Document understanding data
------------------------------------
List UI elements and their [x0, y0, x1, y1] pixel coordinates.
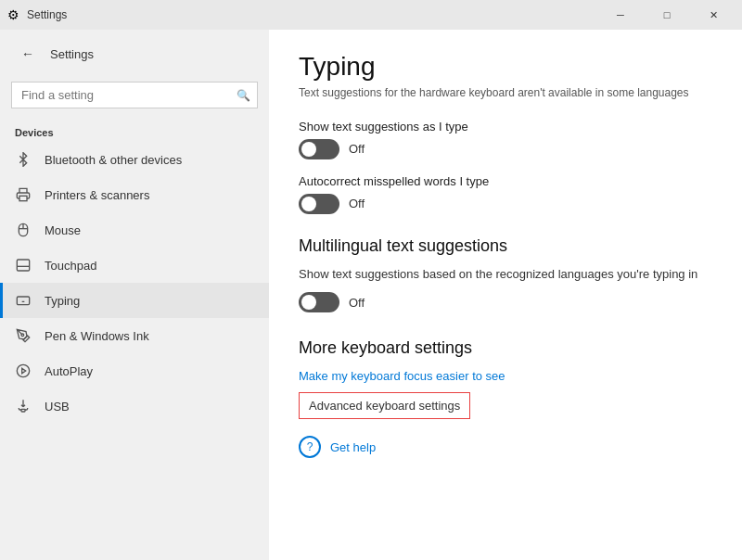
svg-point-7 [21, 334, 24, 337]
sidebar-item-printers-label: Printers & scanners [45, 188, 149, 202]
content-area: Typing Text suggestions for the hardware… [269, 30, 742, 560]
titlebar-controls: ─ □ ✕ [599, 0, 735, 30]
sidebar-item-mouse[interactable]: Mouse [0, 212, 269, 248]
svg-marker-9 [22, 368, 26, 373]
sidebar-item-pen-label: Pen & Windows Ink [45, 329, 149, 343]
sidebar-item-touchpad[interactable]: Touchpad [0, 248, 269, 283]
search-box: 🔍 [11, 82, 258, 108]
window-icon: ⚙ [7, 7, 19, 22]
usb-icon [15, 398, 32, 414]
text-suggestions-toggle-label: Off [349, 142, 365, 156]
help-icon: ? [299, 436, 321, 458]
touchpad-icon [15, 257, 32, 274]
sidebar-item-autoplay-label: AutoPlay [45, 364, 93, 378]
get-help-link[interactable]: Get help [330, 440, 376, 454]
titlebar: ⚙ Settings ─ □ ✕ [0, 0, 742, 30]
titlebar-title: Settings [27, 8, 67, 21]
svg-point-8 [17, 364, 29, 376]
back-button[interactable]: ← [15, 41, 41, 67]
multilingual-toggle[interactable] [299, 292, 339, 312]
autoplay-icon [15, 363, 32, 379]
sidebar-nav-top: ← Settings [0, 30, 269, 78]
sidebar-item-typing-label: Typing [45, 294, 80, 308]
more-keyboard-heading: More keyboard settings [299, 338, 712, 358]
multilingual-toggle-row: Off [299, 292, 712, 312]
app-body: ← Settings 🔍 Devices Bluetooth & other d… [0, 30, 742, 560]
text-suggestions-toggle[interactable] [299, 139, 339, 159]
sidebar-item-autoplay[interactable]: AutoPlay [0, 353, 269, 388]
autocorrect-toggle-row: Off [299, 194, 712, 214]
sidebar-item-pen[interactable]: Pen & Windows Ink [0, 318, 269, 353]
close-button[interactable]: ✕ [692, 0, 735, 30]
sidebar-item-mouse-label: Mouse [45, 223, 81, 237]
sidebar-item-typing[interactable]: Typing [0, 283, 269, 318]
autocorrect-label: Autocorrect misspelled words I type [299, 174, 712, 188]
minimize-button[interactable]: ─ [599, 0, 642, 30]
text-suggestions-label: Show text suggestions as I type [299, 120, 712, 134]
get-help-row: ? Get help [299, 436, 712, 458]
autocorrect-setting: Autocorrect misspelled words I type Off [299, 174, 712, 214]
sidebar-item-printers[interactable]: Printers & scanners [0, 177, 269, 212]
printer-icon [15, 186, 32, 203]
svg-rect-4 [17, 260, 29, 271]
sidebar-app-title: Settings [50, 47, 94, 61]
advanced-keyboard-link[interactable]: Advanced keyboard settings [299, 392, 470, 419]
keyboard-focus-link[interactable]: Make my keyboard focus easier to see [299, 369, 712, 383]
sidebar-item-bluetooth-label: Bluetooth & other devices [45, 153, 182, 167]
advanced-keyboard-link-wrapper: Advanced keyboard settings [299, 392, 470, 432]
sidebar-item-usb[interactable]: USB [0, 388, 269, 424]
maximize-button[interactable]: □ [646, 0, 688, 30]
sidebar-item-touchpad-label: Touchpad [45, 259, 96, 273]
svg-rect-0 [19, 196, 27, 200]
search-input[interactable] [11, 82, 258, 108]
subtitle-note: Text suggestions for the hardware keyboa… [299, 85, 712, 101]
sidebar: ← Settings 🔍 Devices Bluetooth & other d… [0, 30, 269, 560]
multilingual-desc: Show text suggestions based on the recog… [299, 265, 712, 284]
keyboard-icon [15, 292, 32, 309]
text-suggestions-setting: Show text suggestions as I type Off [299, 120, 712, 159]
mouse-icon [15, 222, 32, 238]
sidebar-item-bluetooth[interactable]: Bluetooth & other devices [0, 142, 269, 177]
multilingual-heading: Multilingual text suggestions [299, 236, 712, 256]
pen-icon [15, 327, 32, 344]
search-icon: 🔍 [237, 89, 250, 102]
devices-section-label: Devices [0, 120, 269, 142]
svg-rect-6 [17, 297, 29, 305]
autocorrect-toggle[interactable] [299, 194, 339, 214]
svg-rect-10 [21, 409, 25, 412]
titlebar-left: ⚙ Settings [7, 7, 67, 22]
page-title: Typing [299, 52, 712, 82]
text-suggestions-toggle-row: Off [299, 139, 712, 159]
bluetooth-icon [15, 151, 32, 168]
multilingual-toggle-label: Off [349, 296, 365, 310]
autocorrect-toggle-label: Off [349, 197, 365, 210]
sidebar-item-usb-label: USB [45, 400, 70, 414]
help-icon-symbol: ? [307, 440, 313, 453]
------------------------------------
Look over the records. Copy the lines that include the word "Printers".

Solution for this problem –
sidebar-item-printers-label: Printers & scanners [45, 188, 149, 202]
sidebar-item-printers[interactable]: Printers & scanners [0, 177, 269, 212]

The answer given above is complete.